◆ WORK ORDER ◆
In the listing below, the lines starting with the line with "Попытки размещения таких" and going on through the line with "всех сообщений сохраняются" are to be reproduced exactly, and only those.

-- Opening Marker --

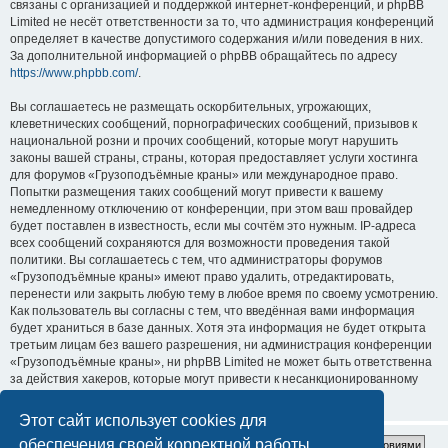
связаны с организацией и поддержкой интернет-конференций, и phpBB
Limited не несёт ответственности за то, что администрация конференций
определяет в качестве допустимого содержания и/или поведения в них.
За дополнительной информацией о phpBB обращайтесь по адресу
https://www.phpbb.com/
.
Вы соглашаетесь не размещать оскорбительных, угрожающих,
клеветнических сообщений, порнографических сообщений, призывов к
национальной розни и прочих сообщений, которые могут нарушить
законы вашей страны, страны, которая предоставляет услуги хостинга
для форумов «Грузоподъёмные краны» или международное право.
Попытки размещения таких сообщений могут привести к вашему
немедленному отключению от конференции, при этом ваш провайдер
будет поставлен в известность, если мы сочтём это нужным. IP-адреса
всех сообщений сохраняются для возможности проведения такой
политики. Вы соглашаетесь с тем, что администраторы форумов
«Грузоподъёмные краны» имеют право удалить, отредактировать,
перенести или закрыть любую тему в любое время по своему усмотрению.
Как пользователь вы согласны с тем, что введённая вами информация
будет храниться в базе данных. Хотя эта информация не будет открыта
третьим лицам без вашего разрешения, ни администрация конференции
«Грузоподъёмные краны», ни phpBB Limited не может быть ответственна
за действия хакеров, которые могут привести к несанкционированному
доступу к ней.
Этот сайт использует cookies для
обеспечения своей корректной работы.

-- Closing Marker --

◆ PROBLEM SOLUTION ◆
Попытки размещения таких сообщений могут привести к вашему
немедленному отключению от конференции, при этом ваш провайдер
будет поставлен в известность, если мы сочтём это нужным. IP-адреса
всех сообщений сохраняются для возможности проведения такой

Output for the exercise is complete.